═══ GIVEN DATA

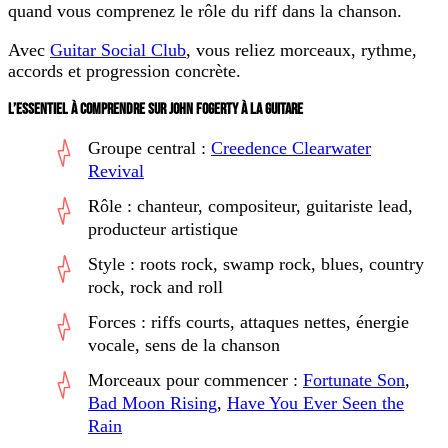
quand vous comprenez le rôle du riff dans la chanson.
Avec
Guitar Social Club
, vous reliez morceaux, rythme,
accords et progression concrète.
L’ESSENTIEL À COMPRENDRE SUR JOHN FOGERTY À LA GUITARE
Groupe central :
Creedence Clearwater
Revival
Rôle : chanteur, compositeur, guitariste lead,
producteur artistique
Style : roots rock, swamp rock, blues, country
rock, rock and roll
Forces : riffs courts, attaques nettes, énergie
vocale, sens de la chanson
Morceaux pour commencer :
Fortunate Son
,
Bad Moon Rising
,
Have You Ever Seen the
Rain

══════

• [WORK TASK] Which lines in the records above contain the word "vous"? Return each of them.

• [RESPONSE AREA]
quand vous comprenez le rôle du riff dans la chanson.
, vous reliez morceaux, rythme,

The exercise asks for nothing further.